Peer-to-Peer Review for Prior Authorization Denials
If your Cigna MA prior authorization was denied, have your physician request a peer-to-peer review — a direct phone call with Cigna's medical director or clinical reviewer. The P2P gives your physician the opportunity to:
- Present the full clinical picture that may not have been captured in the PA submission
- Explain why Cigna's preferred alternatives are not clinically appropriate for your case
- Cite clinical guidelines and evidence supporting the requested service
If the P2P does not resolve the denial, proceed to the formal redetermination immediately.
Part D Drug Denials Under Cigna MA
If your Cigna Medicare Advantage plan includes Part D drug coverage and a medication was denied, the Part D exception and appeal process applies alongside the MA appeal process. You can request:
- A formulary exception (cover a non-formulary drug because it is medically necessary)
- A tier exception (cover the drug at a lower cost-sharing tier)
- A prior authorization waiver (if PA requirements are medically inappropriate for your situation)
Your physician must submit a supporting statement for exceptions.
Filing a CMS Complaint Against Cigna MA
If Cigna is violating CMS rules — missing appeal deadlines, applying non-Medicare criteria, or engaging in systematic denial practices — file a complaint with CMS at medicare.gov/talk-to-someone or call 1-800-MEDICARE. CMS monitors all MA plans for compliance and has enforcement authority.

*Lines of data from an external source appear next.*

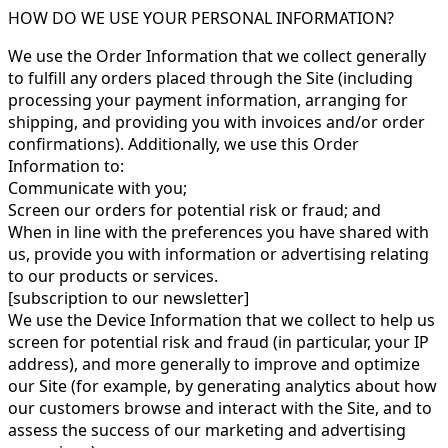
HOW DO WE USE YOUR PERSONAL INFORMATION?
We use the Order Information that we collect generally
to fulfill any orders placed through the Site (including
processing your payment information, arranging for
shipping, and providing you with invoices and/or order
confirmations). Additionally, we use this Order
Information to:
Communicate with you;
Screen our orders for potential risk or fraud; and
When in line with the preferences you have shared with
us, provide you with information or advertising relating
to our products or services.
[subscription to our newsletter]
We use the Device Information that we collect to help us
screen for potential risk and fraud (in particular, your IP
address), and more generally to improve and optimize
our Site (for example, by generating analytics about how
our customers browse and interact with the Site, and to
assess the success of our marketing and advertising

SHIP Counselors: Free Assistance
Your state's SHIP program provides free, unbiased help with Cigna Medicare Advantage appeals. SHIP counselors can review your denial notice, help draft your appeal, and guide you through escalation. Find your local SHIP at shiphelp.org.
Tips for a Successful Cigna MA Appeal
- Act quickly: Start your appeal as soon as you receive the denial. Deadlines are strict.

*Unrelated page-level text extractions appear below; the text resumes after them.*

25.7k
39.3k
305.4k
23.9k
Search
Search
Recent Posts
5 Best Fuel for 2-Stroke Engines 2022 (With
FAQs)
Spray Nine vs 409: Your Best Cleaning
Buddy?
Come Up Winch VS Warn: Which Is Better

- Get physician support: Appeals supported by clinical documentation from your treating physician are far more likely to succeed.
- Respond specifically to Cigna's denial reason: Do not submit a generic appeal. Address each specific point in Cigna's denial letter.
- Escalate if Level 1 fails: Level 2 (IRE) reversal rates for MA appeals are significant. Do not give up after the plan's own redetermination.